Women Who Dared: To Break All the Rules
"She was the best of womankind; she was the worst," says the opening line of Women Who Dared: To Break All the Rules. Jeremy Scott highlights women who were often more infamous than heroic, and who flagrantly broke rules both real and imaginary.
Scott creates a template for defiant women with his opening portrait of Victoria Woodhull. In 1872, she was the first woman to run for president of the United States, when women couldn't even vote. Charismatic and brash, unapologetically promiscuous, she was admired and reviled by men, who were patronizing, and by many women, who were scandalized. "Women have every right," she maintained. "They only have to exercise them."

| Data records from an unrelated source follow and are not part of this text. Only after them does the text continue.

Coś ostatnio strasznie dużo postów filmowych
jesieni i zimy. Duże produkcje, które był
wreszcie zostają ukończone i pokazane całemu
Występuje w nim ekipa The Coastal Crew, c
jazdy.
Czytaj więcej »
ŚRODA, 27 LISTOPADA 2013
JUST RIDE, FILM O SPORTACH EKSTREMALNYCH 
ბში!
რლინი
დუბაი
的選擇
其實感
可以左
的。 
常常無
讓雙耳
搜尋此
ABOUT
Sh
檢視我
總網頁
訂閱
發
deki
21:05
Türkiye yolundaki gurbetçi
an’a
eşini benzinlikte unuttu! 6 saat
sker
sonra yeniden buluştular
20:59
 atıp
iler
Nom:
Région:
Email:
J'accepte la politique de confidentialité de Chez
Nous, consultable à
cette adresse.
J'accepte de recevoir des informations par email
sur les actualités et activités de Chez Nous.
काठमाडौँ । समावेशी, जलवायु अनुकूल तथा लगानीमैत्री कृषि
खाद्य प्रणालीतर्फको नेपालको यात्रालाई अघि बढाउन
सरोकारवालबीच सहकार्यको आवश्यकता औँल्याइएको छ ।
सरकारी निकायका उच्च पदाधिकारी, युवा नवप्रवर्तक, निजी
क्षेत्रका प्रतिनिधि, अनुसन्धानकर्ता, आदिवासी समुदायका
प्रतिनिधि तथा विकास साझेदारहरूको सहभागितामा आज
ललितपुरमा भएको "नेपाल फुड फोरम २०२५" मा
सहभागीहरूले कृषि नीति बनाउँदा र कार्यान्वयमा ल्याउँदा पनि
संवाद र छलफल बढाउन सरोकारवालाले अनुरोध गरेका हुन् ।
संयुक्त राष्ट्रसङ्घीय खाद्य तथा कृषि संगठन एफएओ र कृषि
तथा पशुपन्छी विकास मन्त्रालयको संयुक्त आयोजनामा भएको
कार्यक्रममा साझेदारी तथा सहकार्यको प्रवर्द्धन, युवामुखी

Action rather than words and a disregard for the opinions of others are hallmarks of the six women profiled in this book. Mary Wollstonecraft published "A Vindication of the Rights of Woman" in 1792. Preacher Aimee Semple McPherson, in the early 20th century, didn't believe that women should be subservient to anyone other than God. As one admirer said, "She taught me how to praise the Lord and get out of bondage to Man." Edwina Mountbatten, Margaret Argyll and Coco Chanel are depicted here, too. Their pursuits range from noble to ignoble, but all defied societal expectations for women in the economic, sexual and political arenas. They were publicity-savvy and manipulated the media of their day to advance their purposes. This book is an entertaining, gossipy depiction of women who not only broke rules, but broke trails for generations ahead. --Cindy Pauldine, bookseller, the river's end bookstore, Oswego, N.Y.